▶ **MATERIALS PROVIDED**:
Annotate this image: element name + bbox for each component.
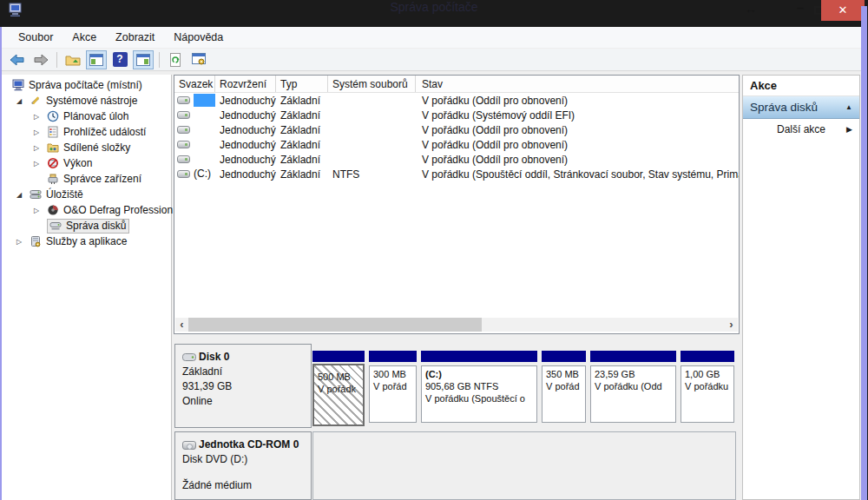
- actions-item-dalsi-akce[interactable]: Další akce ▶: [743, 119, 859, 140]
- computer-icon: [12, 79, 25, 91]
- partition-300mb[interactable]: 300 MB V pořád: [369, 351, 417, 427]
- show-console-tree-icon[interactable]: [86, 50, 107, 69]
- resize-arrows-icon[interactable]: ↔: [745, 2, 757, 16]
- partition-status-bar: [681, 351, 734, 362]
- window-border-right: [861, 6, 867, 500]
- volume-list-header: Svazek Rozvržení Typ Systém souborů Stav: [174, 76, 739, 93]
- forward-icon[interactable]: [30, 50, 51, 69]
- minimize-button[interactable]: –: [797, 0, 804, 15]
- toolbar-separator: [56, 52, 57, 68]
- collapse-section-icon[interactable]: ▲: [845, 103, 852, 111]
- disk0-info-box[interactable]: Disk 0 Základní 931,39 GB Online: [174, 344, 312, 428]
- storage-icon: [30, 188, 43, 201]
- collapsed-icon[interactable]: ▷: [34, 113, 47, 121]
- collapsed-icon[interactable]: ▷: [34, 144, 47, 152]
- partition-status-bar: [590, 351, 676, 362]
- menu-napoveda[interactable]: Nápověda: [164, 31, 233, 43]
- column-header-stav[interactable]: Stav: [416, 76, 739, 92]
- partition-status-bar: [369, 351, 417, 362]
- tree-item-oo-defrag[interactable]: ▷ O&O Defrag Profession: [2, 202, 171, 218]
- tree-item-disk-management[interactable]: Správa disků: [2, 218, 171, 234]
- disk0-type: Základní: [182, 365, 311, 379]
- disk-management-icon[interactable]: [188, 50, 209, 69]
- scroll-left-icon[interactable]: ‹: [175, 318, 188, 332]
- services-icon: [30, 235, 43, 247]
- tree-item-storage[interactable]: ◢ Úložiště: [2, 187, 171, 202]
- partition-status-bar: [542, 351, 586, 362]
- partition-status-bar: [312, 351, 365, 362]
- table-row[interactable]: Jednoduchý Základní V pořádku (Oddíl pro…: [174, 137, 739, 152]
- table-row[interactable]: Jednoduchý Základní V pořádku (Oddíl pro…: [174, 152, 739, 167]
- volume-icon: [177, 170, 190, 178]
- menu-soubor[interactable]: Soubor: [9, 31, 62, 43]
- cdrom-media-area: [312, 431, 736, 500]
- partition-c[interactable]: (C:) 905,68 GB NTFS V pořádku (Spouštěcí…: [421, 351, 537, 427]
- tree-item-system-tools[interactable]: ◢ Systémové nástroje: [2, 93, 171, 109]
- submenu-arrow-icon: ▶: [846, 125, 852, 134]
- clock-icon: [47, 110, 60, 122]
- tree-item-task-scheduler[interactable]: ▷ Plánovač úloh: [2, 109, 171, 124]
- disk-management-tree-icon: [49, 220, 62, 232]
- toolbar: ?: [2, 49, 861, 71]
- tree-item-performance[interactable]: ▷ Výkon: [2, 155, 171, 171]
- back-icon[interactable]: [7, 50, 28, 69]
- volume-icon: [177, 155, 190, 163]
- collapsed-icon[interactable]: ▷: [34, 160, 47, 168]
- menu-bar: Soubor Akce Zobrazit Nápověda: [2, 27, 861, 49]
- table-row[interactable]: Jednoduchý Základní V pořádku (Oddíl pro…: [174, 122, 739, 137]
- defrag-icon: [47, 204, 60, 216]
- show-action-pane-icon[interactable]: [133, 50, 154, 69]
- tree-item-device-manager[interactable]: Správce zařízení: [2, 171, 171, 187]
- menu-zobrazit[interactable]: Zobrazit: [106, 31, 164, 43]
- collapsed-icon[interactable]: ▷: [34, 128, 47, 136]
- refresh-icon[interactable]: [165, 50, 186, 69]
- actions-panel-title: Akce: [743, 76, 859, 96]
- cdrom-info-box[interactable]: Jednotka CD-ROM 0 Disk DVD (D:) Žádné mé…: [174, 431, 312, 500]
- scrollbar-thumb[interactable]: [188, 318, 482, 332]
- table-row[interactable]: Jednoduchý Základní V pořádku (Systémový…: [174, 108, 739, 122]
- partition-1gb[interactable]: 1,00 GB V pořádku: [681, 351, 734, 427]
- volume-icon: [177, 96, 190, 104]
- column-header-svazek[interactable]: Svazek: [174, 76, 215, 92]
- cdrom-drive-letter: Disk DVD (D:): [182, 452, 311, 467]
- actions-section-disk-management[interactable]: Správa disků ▲: [743, 96, 859, 119]
- menu-akce[interactable]: Akce: [62, 31, 106, 43]
- folder-up-icon[interactable]: [62, 50, 83, 69]
- tree-item-shared-folders[interactable]: ▷ Sdílené složky: [2, 140, 171, 155]
- partition-23gb[interactable]: 23,59 GB V pořádku (Odd: [590, 351, 676, 427]
- partition-500mb[interactable]: 500 MB V pořádk: [312, 351, 365, 427]
- table-row[interactable]: (C:) Jednoduchý Základní NTFS V pořádku …: [174, 167, 739, 181]
- tree-item-services-applications[interactable]: ▷ Služby a aplikace: [2, 234, 171, 249]
- close-button[interactable]: ✕: [821, 0, 865, 21]
- partition-350mb[interactable]: 350 MB V pořád: [542, 351, 586, 427]
- expanded-icon[interactable]: ◢: [16, 97, 30, 105]
- column-header-rozvrzeni[interactable]: Rozvržení: [215, 76, 276, 92]
- volume-name-cell: (C:): [194, 168, 215, 181]
- disk0-status: Online: [182, 394, 311, 409]
- cdrom-drive-icon: [182, 441, 196, 450]
- horizontal-scrollbar[interactable]: ‹ ›: [175, 318, 738, 332]
- column-header-typ[interactable]: Typ: [276, 76, 328, 92]
- volume-name-cell: [194, 138, 215, 151]
- tree-item-computer-management[interactable]: Správa počítače (místní): [2, 77, 171, 93]
- partition-status-bar: [421, 351, 537, 362]
- disk0-title: Disk 0: [182, 350, 311, 365]
- volume-name-cell: [194, 153, 215, 166]
- performance-icon: [47, 157, 60, 169]
- column-header-system-souboru[interactable]: Systém souborů: [328, 76, 416, 92]
- volume-name-cell: [194, 94, 215, 107]
- volume-name-cell: [194, 109, 215, 122]
- help-icon[interactable]: ?: [109, 50, 130, 69]
- device-manager-icon: [47, 173, 60, 185]
- event-log-icon: [47, 126, 60, 138]
- scroll-right-icon[interactable]: ›: [725, 318, 738, 332]
- tree-item-event-viewer[interactable]: ▷ Prohlížeč událostí: [2, 124, 171, 140]
- table-row[interactable]: Jednoduchý Základní V pořádku (Oddíl pro…: [174, 93, 739, 108]
- volume-icon: [177, 141, 190, 148]
- collapsed-icon[interactable]: ▷: [16, 238, 30, 246]
- expanded-icon[interactable]: ◢: [16, 191, 30, 199]
- cdrom-media-status: Žádné médium: [182, 478, 311, 493]
- volume-icon: [177, 126, 190, 134]
- collapsed-icon[interactable]: ▷: [34, 207, 47, 214]
- disk0-size: 931,39 GB: [182, 379, 311, 394]
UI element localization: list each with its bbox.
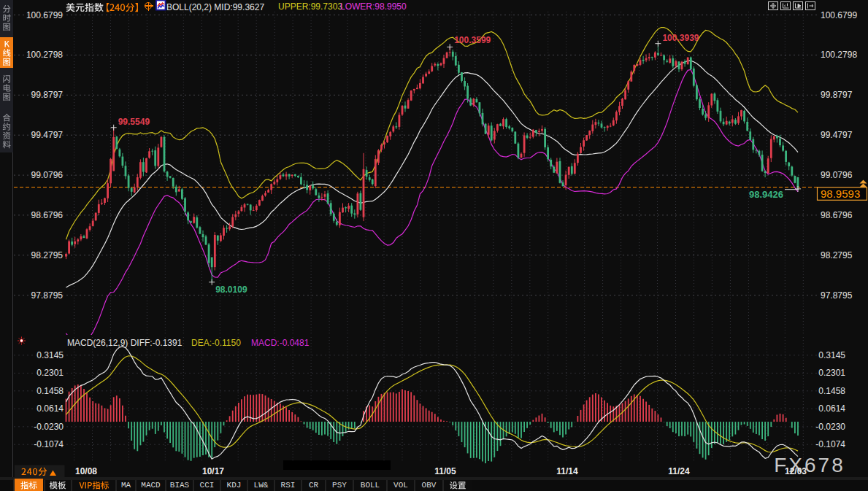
svg-text:100.3939: 100.3939 [662, 33, 699, 43]
svg-text:100.2798: 100.2798 [26, 50, 63, 60]
svg-text:0.1458: 0.1458 [818, 386, 845, 396]
svg-text:98.6796: 98.6796 [31, 210, 64, 220]
svg-text:0.2301: 0.2301 [818, 368, 845, 378]
svg-text:11/14: 11/14 [556, 466, 578, 476]
svg-text:97.8795: 97.8795 [821, 290, 853, 301]
svg-text:-0.0230: -0.0230 [815, 422, 845, 432]
svg-text:-0.1074: -0.1074 [815, 439, 845, 449]
svg-text:99.0796: 99.0796 [31, 170, 64, 180]
svg-text:99.8797: 99.8797 [31, 90, 64, 100]
svg-text:99.5549: 99.5549 [118, 117, 150, 127]
svg-text:99.4797: 99.4797 [821, 130, 853, 140]
svg-text:MACD:-0.0481: MACD:-0.0481 [251, 338, 310, 348]
svg-text:99.4797: 99.4797 [31, 130, 64, 140]
svg-text:98.6796: 98.6796 [821, 210, 853, 220]
svg-text:97.8795: 97.8795 [31, 290, 64, 301]
svg-text:10/08: 10/08 [75, 466, 97, 476]
svg-text:0.0614: 0.0614 [818, 403, 845, 414]
svg-text:MACD(26,12,9) DIFF:-0.1391: MACD(26,12,9) DIFF:-0.1391 [67, 338, 183, 348]
svg-text:11/24: 11/24 [668, 466, 690, 476]
svg-text:0.2301: 0.2301 [37, 368, 64, 378]
svg-text:-0.0230: -0.0230 [34, 422, 64, 432]
svg-text:0.3145: 0.3145 [818, 350, 845, 360]
svg-text:-0.1074: -0.1074 [34, 439, 64, 449]
svg-text:0.0614: 0.0614 [37, 403, 64, 414]
svg-text:0.3145: 0.3145 [37, 350, 64, 360]
svg-text:11/05: 11/05 [434, 466, 456, 476]
svg-text:12/03: 12/03 [785, 466, 807, 476]
svg-text:DEA:-0.1150: DEA:-0.1150 [191, 338, 241, 348]
svg-text:100.2798: 100.2798 [821, 50, 857, 60]
svg-text:98.9426: 98.9426 [749, 189, 783, 200]
svg-text:99.0796: 99.0796 [821, 170, 853, 180]
svg-text:98.9593: 98.9593 [821, 187, 860, 200]
svg-text:99.8797: 99.8797 [821, 90, 853, 100]
svg-text:98.0109: 98.0109 [215, 285, 247, 295]
svg-text:98.2795: 98.2795 [821, 250, 853, 260]
svg-text:10/17: 10/17 [202, 466, 224, 476]
svg-text:0.1458: 0.1458 [37, 386, 64, 396]
svg-text:100.3599: 100.3599 [454, 35, 491, 45]
svg-text:98.2795: 98.2795 [31, 250, 64, 260]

▶ **DIRECTIONS FOR THIS TASK**:
Scan the material above for the string "disků" and copy every line that has it.

▶ **RESPONSE BOX**:
- tree-item-disk-management[interactable]: Správa disků: [2, 218, 171, 234]
- actions-section-disk-management[interactable]: Správa disků ▲: [743, 96, 859, 119]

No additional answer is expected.